Thanks to the solo trumpet repertoire being quite small, until contemporary composers started writing for it, Haydn’s Trumpet Concerto has become very well known. It’s a true virtuoso work with a gorgeous slow movement and a racy finale.

The performances here are first class, with lots of life and a real period feel. There’s nothing prissy or restrained about them—they’re really very alive. Thoroughly enjoyable.

Giv Cornfield
The New Recordings, Cliffs Classics, August 2008

This delightful disc offers a stroll in the garden of Papa Haydn’s creations, with the smiling author at his genial best. Yet it is not what one might expect. The Horn concerto is one of two in the key of D, an extremely demanding work that soloist Dmitri Babanov sails through impeccably (the other concerto is spurious).
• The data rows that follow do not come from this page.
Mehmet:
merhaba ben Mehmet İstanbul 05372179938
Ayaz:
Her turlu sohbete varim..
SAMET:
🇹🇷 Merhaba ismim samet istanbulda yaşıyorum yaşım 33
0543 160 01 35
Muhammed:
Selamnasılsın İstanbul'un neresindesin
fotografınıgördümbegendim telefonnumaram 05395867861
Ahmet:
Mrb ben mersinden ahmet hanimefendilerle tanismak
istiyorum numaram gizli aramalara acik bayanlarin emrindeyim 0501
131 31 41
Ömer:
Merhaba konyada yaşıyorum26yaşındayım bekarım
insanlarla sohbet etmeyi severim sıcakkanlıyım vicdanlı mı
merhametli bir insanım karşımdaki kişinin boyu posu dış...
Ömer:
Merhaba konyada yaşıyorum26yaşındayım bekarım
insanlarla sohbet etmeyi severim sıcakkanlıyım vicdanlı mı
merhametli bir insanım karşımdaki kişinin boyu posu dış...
The harpsichord concerto, also in D, is not “the” familiar one, but rather one of over a dozen works for keyboard and strings written over the long span at Esterhaza—a good, substantial vehicle for soloist Harald Hoeren’s mastery. The double concerto for violin, keyboard and strings features excellent violinist Ariadne Daskalakis (the blurb refers to this work as Haydn’s only double concerto, but surely the 1765 Sinfonia Concertante also belongs in this category). The CD ends with the great evergreen Trumpet Concerto in Eb, wherein soloist Juergen Schuster does himself proud. Mueller-Bruehl’s solid direction of the Cologne Chamber Orchestra is a model of reliability and good taste.
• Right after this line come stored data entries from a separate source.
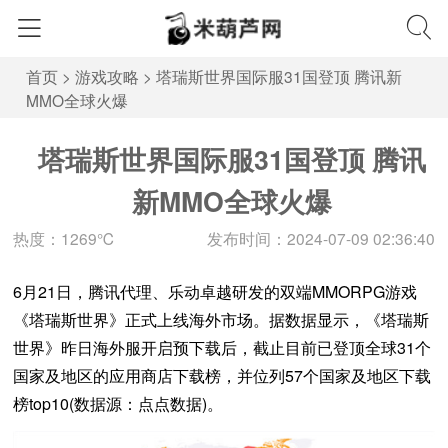
首页
>
游戏攻略
>
塔瑞斯世界国际服31国登顶 腾讯新
MMO全球火爆
塔瑞斯世界国际服31国登顶 腾讯
新MMO全球火爆
热度：1269℃
发布时间：2024-07-09 02:36:40
6月21日，腾讯代理、乐动卓越研发的双端MMORPG游戏
《塔瑞斯世界》正式上线海外市场。据数据显示，《塔瑞斯
世界》昨日海外服开启预下载后，截止目前已登顶全球31个
国家及地区的应用商店下载榜，并位列57个国家及地区下载
榜top10(数据源：点点数据)。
James Manheim, August 2008

This disc by the veteran Cologne Chamber Orchestra and its conductor Helmut Müller-Brühl offers a mixed bag of concertos by Joseph Haydn, a genre that was never the composer’s strong point. This ensemble was doing unknown Classical-period chamber works well before most of the others on the scene, and their playing is precise if a bit more toward the smooth side than is fashionable these days…Trumpet Concerto in E flat major, Hob. 7e/1, one of the most familiar trumpet works in the catalog…is played quite competently by Jürgen Schuster on a modern trumpet…there is nothing in the least unpleasant about the hour of music offered here, which might serve a Haydn enthusiast reasonably well for a long commute home.

David Denton
David's Review Corner, July 2008

Having completed their cycle of Haydn’s symphonies, Naxos now turns its attention to his quite short catalogue of concertos. Of the half dozen wind concertos originally attributed to him, only the Horn Concerto in D major and the famous Trumpet Concerto in E flat major can with any certainty have come from him. Maybe it was Joseph Leutgeb, for whom Mozart wrote his concertos, who would have been the intended horn player, the score often calling for an accomplished player high on the instrument. For the basic instruments of the time it would have required much expertise, but, by contrast, Haydn had a keyed trumpet at his disposal which would have provided the possibility of writing challenging virtuosity. There is uncertainty as the origins of the Harpsichord Concerto in D major, the music probably starting out as an concerto for organ and strings and written when Haydn was working as a church organist in Vienna. There is not much to tax the harpsichordist, Harald Hoeren, the orchestra often carrying the main thrust of the composition. Haydn’s only known Double Concerto was for fortepiano, violin and strings, though the original was probably for organ (even the composer was confused in later life as to its origin). A quite short work in the conventional three movements, two fast ones surrounding the Largo, the violin often little more than an obbligato role. The soloists are uniformly good, though I wish the Horn Concerto had been played on the natural horn of the day to accentuate its rustic quality. Here the Russian, Dmitri Babanov, produces a nicely rounded tone, his valved instrument making light of Haydn’s demands. Jurgen Schuster’s German trumpet is not as bright as we hear elsewhere, singing rather than offering thrills. The Cologne Chamber Orchestra and their conductor, Helmut Muller-Bruhl, are, as usual, on home ground in this music.